**EXERCISE GOAL**.
Instruction for the listing below: copy exactly, and only, the lines from the one holding "Aviso legal (707, 1129)" through its last line, omitting any picture.

**RECORDS FOR THIS TASK**.
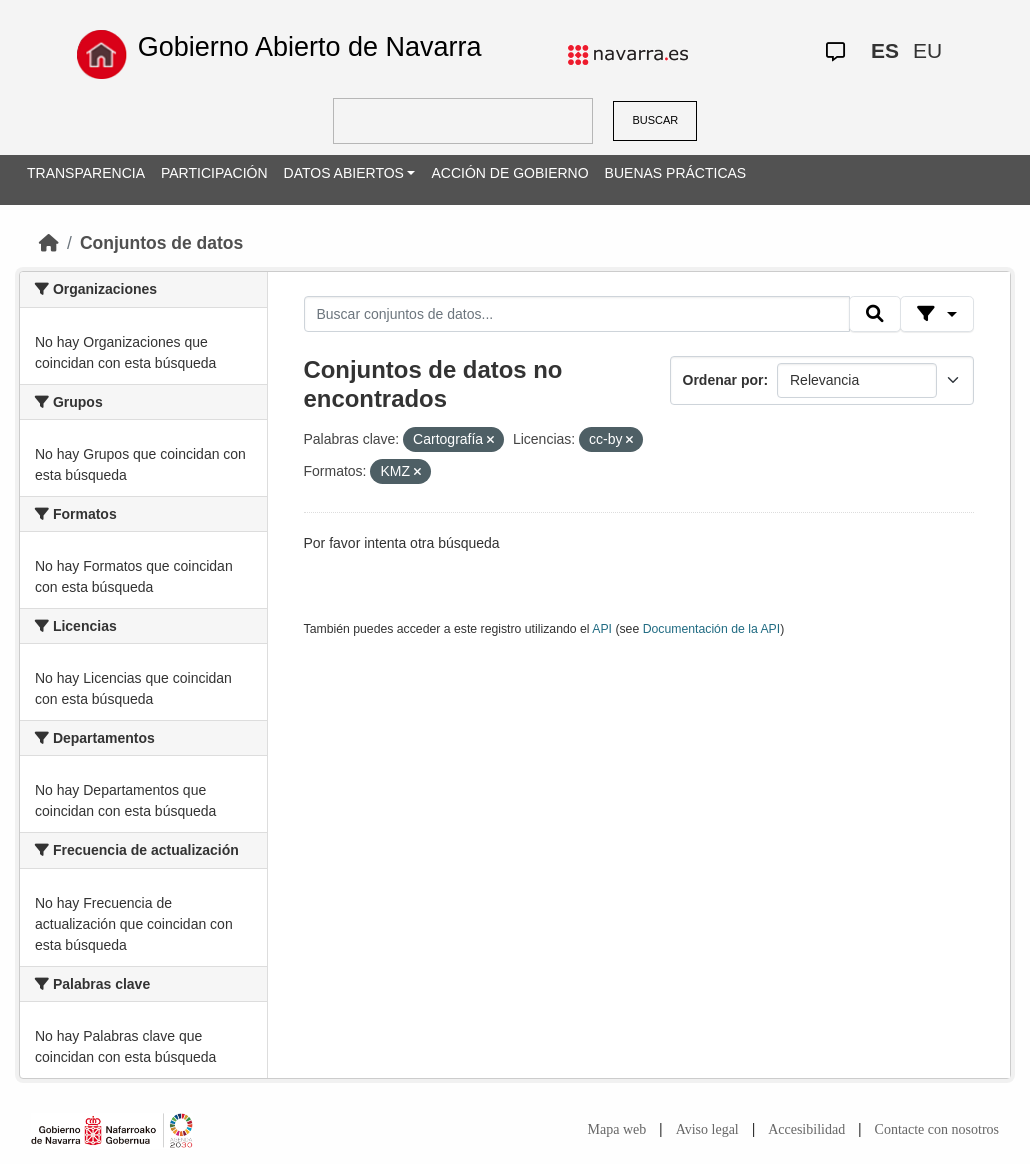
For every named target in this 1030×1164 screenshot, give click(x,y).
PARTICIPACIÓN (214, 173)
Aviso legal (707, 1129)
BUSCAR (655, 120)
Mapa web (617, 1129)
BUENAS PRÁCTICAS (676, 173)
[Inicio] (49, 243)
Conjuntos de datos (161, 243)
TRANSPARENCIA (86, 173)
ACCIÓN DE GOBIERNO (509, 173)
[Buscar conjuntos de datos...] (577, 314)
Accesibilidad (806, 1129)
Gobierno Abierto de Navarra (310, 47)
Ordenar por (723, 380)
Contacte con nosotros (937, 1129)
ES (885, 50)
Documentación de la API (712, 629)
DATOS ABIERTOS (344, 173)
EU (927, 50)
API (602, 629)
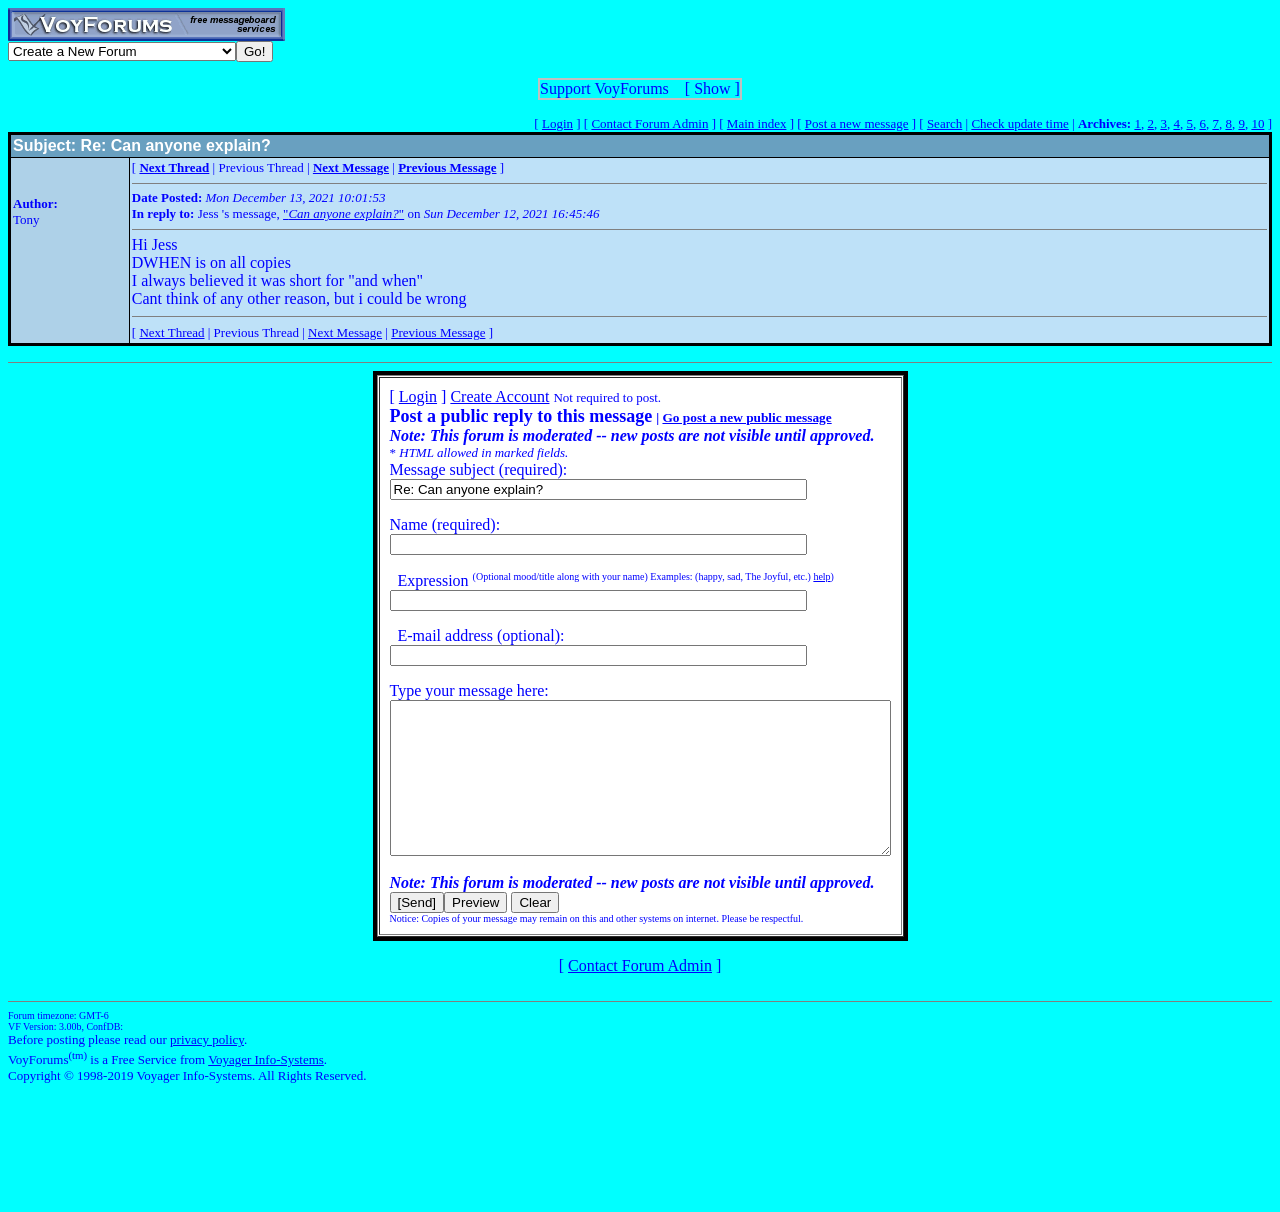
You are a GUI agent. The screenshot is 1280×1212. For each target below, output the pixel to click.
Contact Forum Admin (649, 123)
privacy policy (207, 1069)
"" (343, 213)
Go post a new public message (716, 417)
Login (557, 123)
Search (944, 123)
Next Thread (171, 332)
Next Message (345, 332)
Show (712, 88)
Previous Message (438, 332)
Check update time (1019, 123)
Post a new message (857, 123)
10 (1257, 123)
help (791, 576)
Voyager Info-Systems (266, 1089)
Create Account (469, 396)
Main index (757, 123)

**OUTPUT BELOW**.
Aviso legal (707, 1129)
BUSCAR (655, 120)
Mapa web (617, 1129)
BUENAS PRÁCTICAS (676, 173)
[Inicio] (49, 243)
Conjuntos de datos (161, 243)
TRANSPARENCIA (86, 173)
ACCIÓN DE GOBIERNO (509, 173)
[Buscar conjuntos de datos...] (577, 314)
Accesibilidad (806, 1129)
Gobierno Abierto de Navarra (310, 47)
Ordenar por (723, 380)
Contacte con nosotros (937, 1129)
ES (885, 50)
Documentación de la API (712, 629)
DATOS ABIERTOS (344, 173)
EU (927, 50)
API (602, 629)
You are a GUI agent. The screenshot is 1280×1212. For each target below, output the pixel to click.
Contact Forum Admin (649, 123)
privacy policy (207, 1069)
"" (343, 213)
Go post a new public message (716, 417)
Login (557, 123)
Search (944, 123)
Next Thread (171, 332)
Next Message (345, 332)
Show (712, 88)
Previous Message (438, 332)
Check update time (1019, 123)
Post a new message (857, 123)
10 (1257, 123)
help (791, 576)
Voyager Info-Systems (266, 1089)
Create Account (469, 396)
Main index (757, 123)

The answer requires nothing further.